Uitspraak
17.4859 WIA
mr. J. van Riet.
Centrale Raad van Beroep
In deze zaak gaat het om een hoger beroep van appellant tegen de weigering van het Uitvoeringsinstituut werknemersverzekeringen (Uwv) om een WIA-uitkering toe te kennen. Appellant, die zich op 23 december 2013 ziek meldde vanwege schouderklachten en psychische klachten, werd door het Uwv op 22 maart 2016 medegedeeld dat hij met ingang van 21 december 2015 geen recht had op een WIA-uitkering, omdat hij minder dan 35% arbeidsongeschikt werd geacht. Het bezwaar van appellant tegen dit besluit werd ongegrond verklaard op 19 september 2016. De rechtbank Den Haag oordeelde in de aangevallen uitspraak dat het bestreden besluit op een onzorgvuldige medische grondslag berustte, maar dat de rechtsgevolgen van het vernietigde besluit in stand bleven.

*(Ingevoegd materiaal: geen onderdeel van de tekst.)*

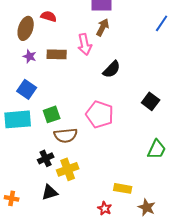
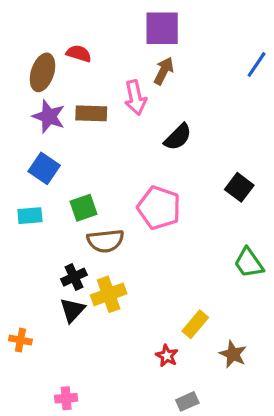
purple star: (30, 56) -> (49, 116), size x1.5
cyan rectangle: (18, 119) -> (30, 216), size x0.6
green trapezoid: (157, 149) -> (249, 263), turned 120
yellow rectangle: (123, 188) -> (195, 324), turned -60
black triangle: (50, 192) -> (72, 310), moved, turned -30

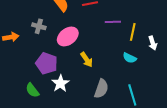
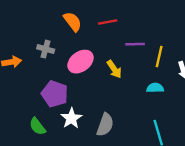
cyan semicircle: (130, 58) -> (155, 88), turned 152
yellow arrow: (87, 60) -> (114, 69), moved
gray semicircle: (101, 89) -> (105, 125), moved

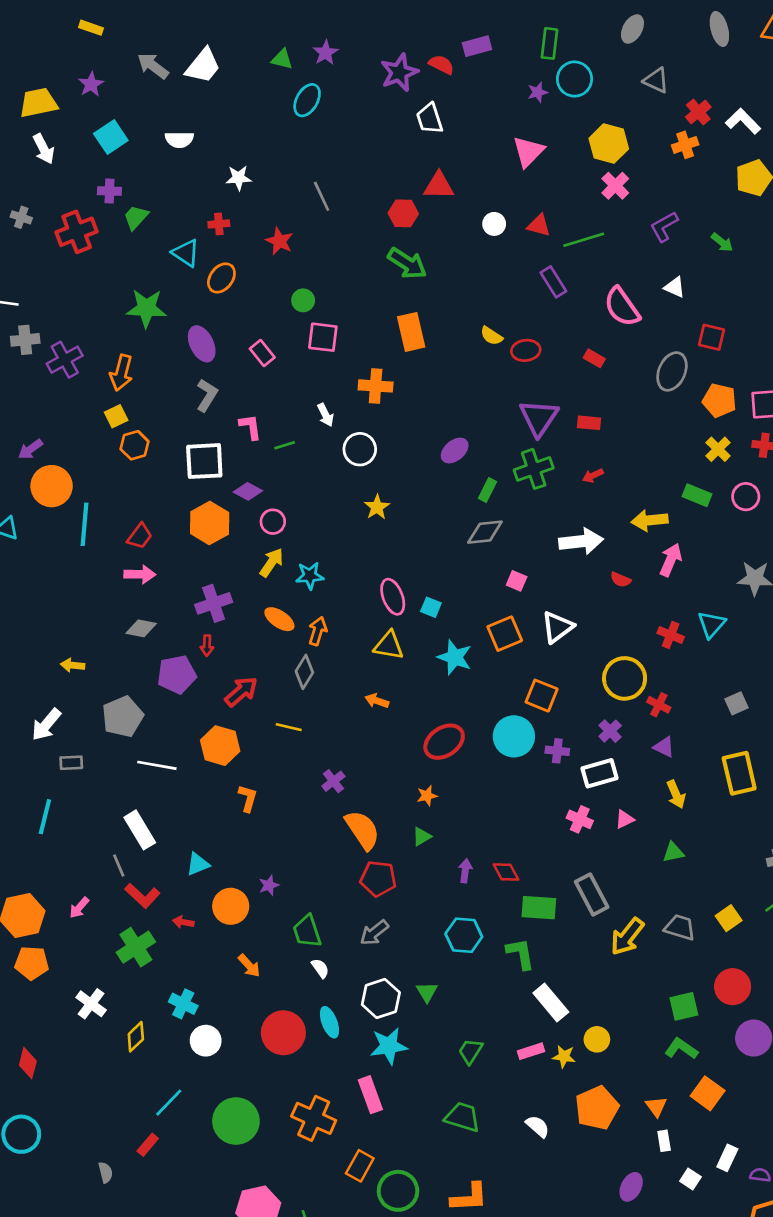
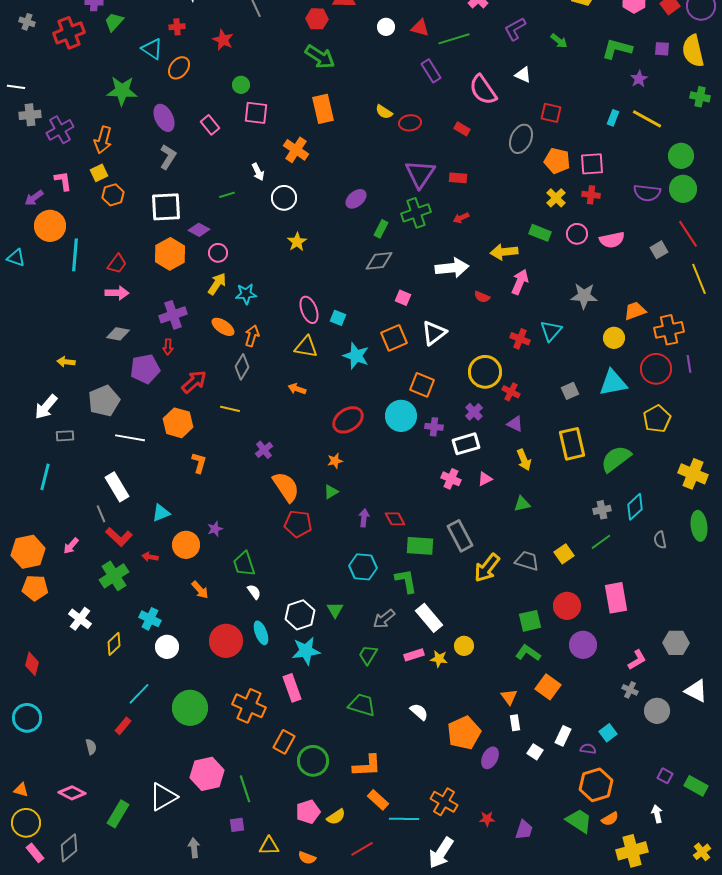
orange cross: (376, 386) -> (296, 150), turned 30
pink L-shape: (250, 427) -> (63, 181), moved
gray arrow: (374, 933) -> (384, 619), moved
orange pentagon: (597, 1108) -> (464, 733), moved

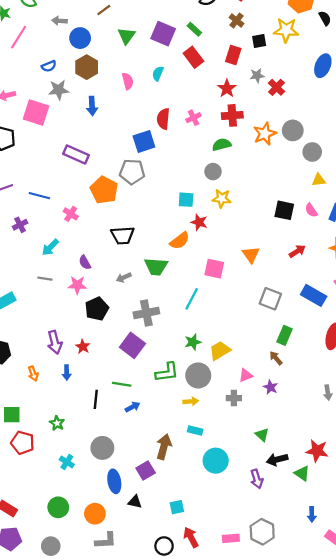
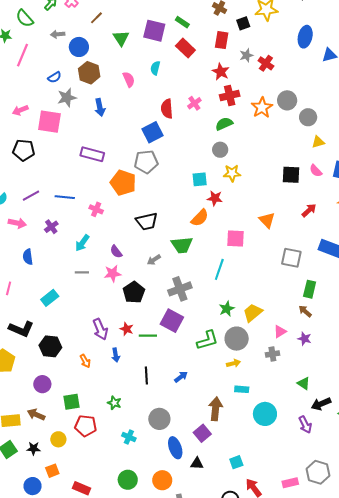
green line: (122, 384) -> (148, 336), moved

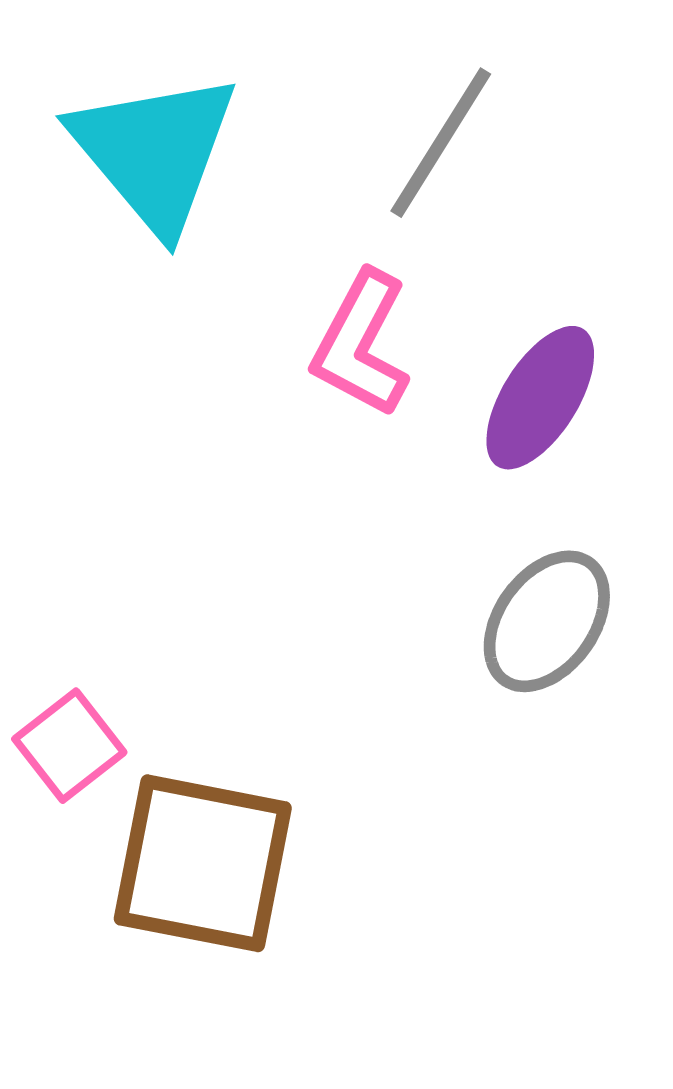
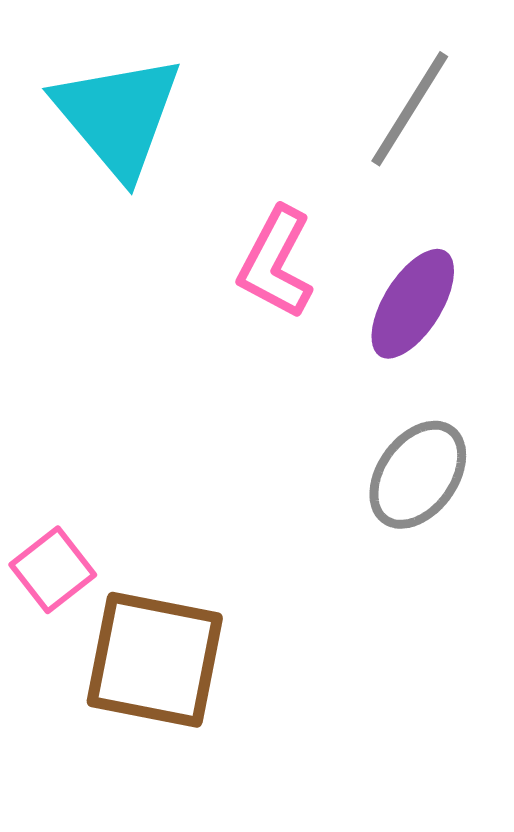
gray line: (441, 143) -> (410, 109), moved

In hoger beroep voerde appellant aan dat het Uwv onvoldoende rekening had gehouden met zijn klachten en dat hij zwaarder beperkt was dan het Uwv had aangenomen. De Centrale Raad van Beroep oordeelde dat de rechtbank terecht had overwogen dat er geen reden was om te twijfelen aan de medische en arbeidskundige beoordeling van het Uwv. De in hoger beroep ingediende medische informatie gaf geen aanleiding om de eerdere beoordeling te herzien. De Raad bevestigde de uitspraak van de rechtbank en oordeelde dat appellant in staat was de voor hem geselecteerde functies te verrichten, waaronder de functie van medewerker bloemzaadproductie.
De uitspraak werd gedaan door E. Dijt, met W.M. Swinkels als griffier, en werd openbaar uitgesproken op 31 juli 2019.